So, let me get this straight.

You're saying AMD's APU is faster than anything can put out.

But...

You state:
Quote:
The average user does not understand about bench marks and compression times etc . All they want is a pc that they can work from browse the Internet play light games and watch HD video.


Doesn't this mean the average user doesn't need an APU?
a b à CPUs
July 28, 2012 5:57:39 PM

rds1220 said:
And that was going to be my next point. AMD has nothing more to offer with the APU then Intel with their CPU's. I just did a cheap build with a SB Pentium for a little over 200 dollars. It's just as cheap as an AMD APU build and it has alot better performance.


Sorry but I have to say this statement is wrong unless your severley blinkered in to thinking the only use for PC's is gaming. Infact the majority of PC's need to be cheap and cheerful and do little more than run MS office and browse facebook or pornotube. The APU's do seem to have missed their market here.

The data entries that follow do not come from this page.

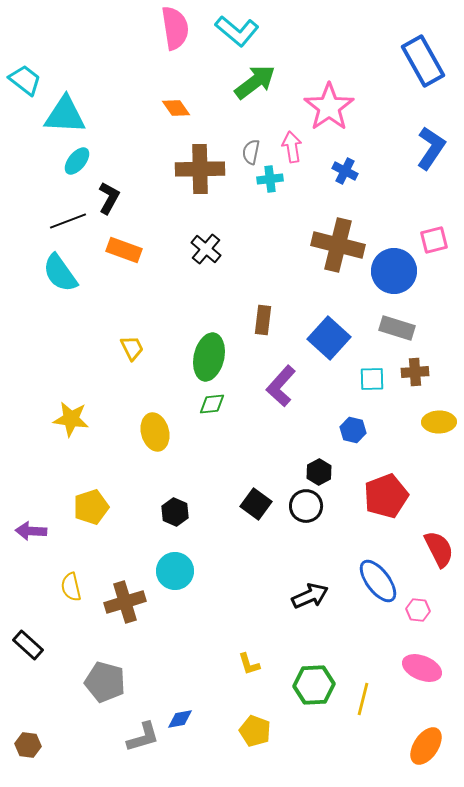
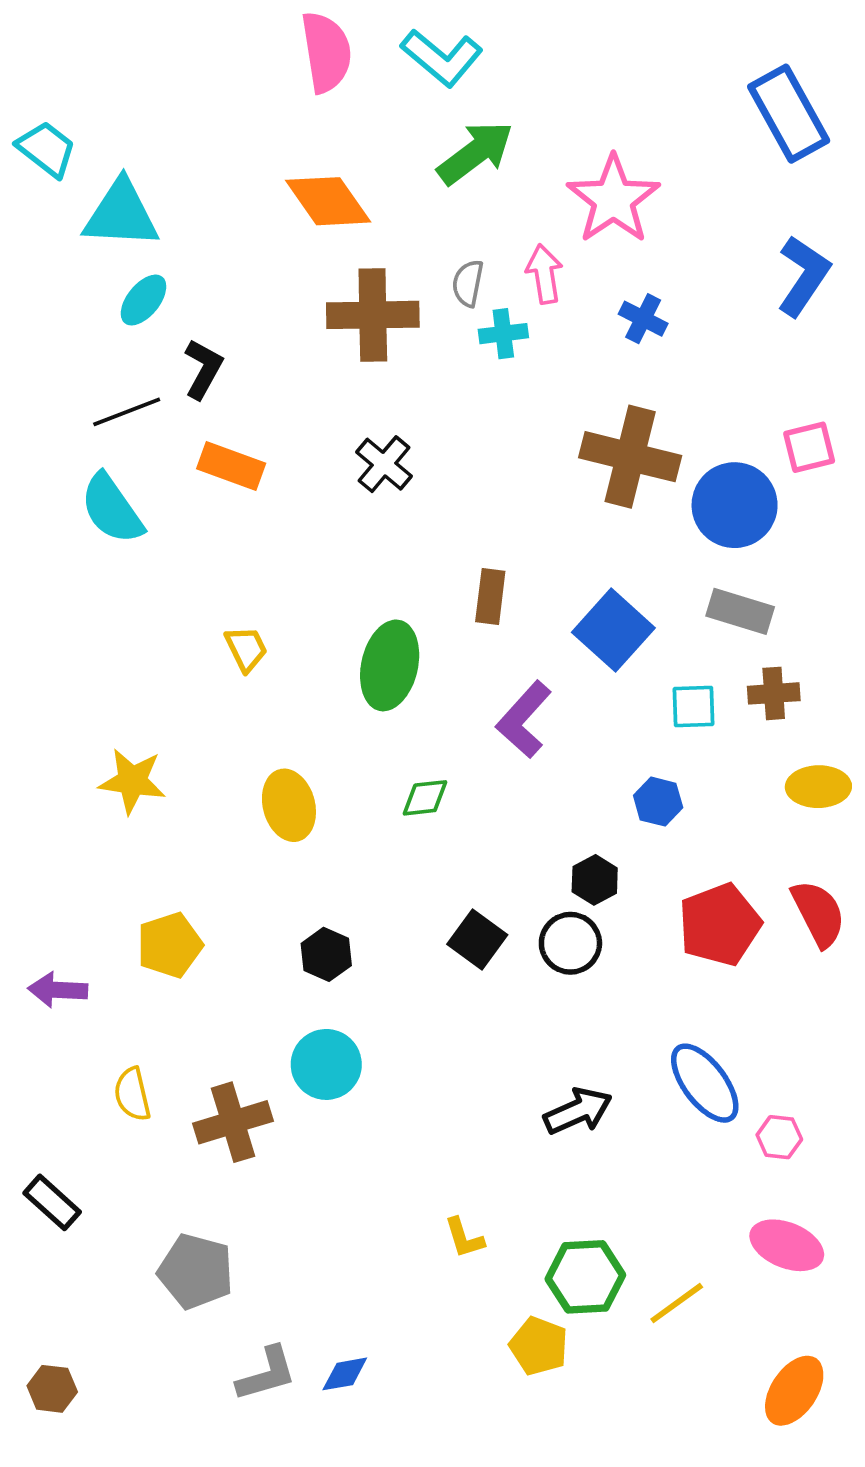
orange diamond: (176, 108) -> (328, 201), size x1.6
green diamond: (212, 404) -> (425, 798), moved
red semicircle: (439, 549) -> (818, 913), moved
yellow line: (363, 699) -> (677, 1303), turned 40
blue diamond: (180, 719) -> (345, 1374), moved
yellow pentagon: (255, 731) -> (539, 1346), moved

SB Pentium + h61 board + basic GPU (to be equivalent of APU) = £110

APU + FM1 board = £80

ok £30 ($50) may not sound alot but if your budget building thats actually a large chunk of money possibly 10% or more of the total to be spent.
a c 146 à CPUs
July 28, 2012 6:19:17 PM

No one mentioned gaming we are talking about every day use, How many people's computers have you fixed? How many people have you had come to you and complain that their computer can't even do the things you listed? There is no point in getting an APU when a Pentium can do everything an APU can do and more. Like I said it's foolish to think people are just plain stupid and can't tell the difference between CPU performance. APU's have nothing to offer over Intel CPU's and Intel CPU's perform a good bit faster.
a b à CPUs
July 28, 2012 6:28:21 PM

tbh the 'average user' would be fine with an intel atom CPU. The average user will go to a PC shop and ask the sales man who will get a PC that is on their budget. There is no performance winner with the average user because the average user doesn't care. Using my PC is no different with word processing etc than my 6yr old Pentium D. The only difference is in gaming (and the odd bit of video editing) but the average user will generally compare graphics to an Xbox or PS3, which all but the lowest of low end CPUs will beat.
don't seethe point of your question, in the UK intel have a massive market share in pre-built PCs from places like currys and argos and the market share with enthusiasts too. AMD have llano and trinity but that's only a small niche
a b à CPUs
July 28, 2012 6:50:52 PM

wr6133 said:
Sorry but I have to say this statement is wrong unless your severley blinkered in to thinking the only use for PC's is gaming. Infact the majority of PC's need to be cheap and cheerful and do little more than run MS office and browse facebook or pornotube. The APU's do seem to have missed their market here.

SB Pentium + h61 board + basic GPU (to be equivalent of APU) = £110

APU + FM1 board = £80

ok £30 ($50) may not sound alot but if your budget building thats actually a large chunk of money possibly 10% or more of the total to be spent.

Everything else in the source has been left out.